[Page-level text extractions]
· · · · ·

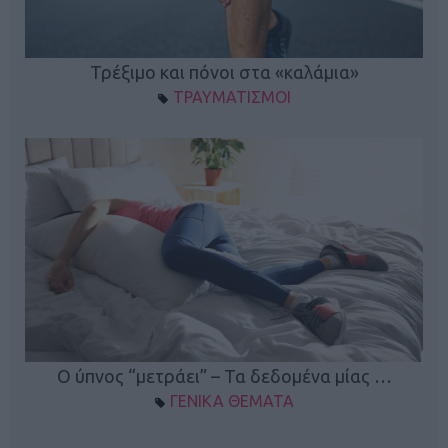
ο
Τρέξιμο και πόνοι στα «καλάμια»
ΤΡΑΥΜΑΤΙΣΜΟΙ
Ο ύπνος “μετράει” – Τα δεδομένα μίας …
ΓΕΝΙΚΑ ΘΕΜΑΤΑ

· · · · ·

If an entry contains a picture, leave it out and repeat the rest exactly.

ο
Τρέξιμο και πόνοι στα «καλάμια»
ΤΡΑΥΜΑΤΙΣΜΟΙ
Ο ύπνος “μετράει” – Τα δεδομένα μίας …
ΓΕΝΙΚΑ ΘΕΜΑΤΑ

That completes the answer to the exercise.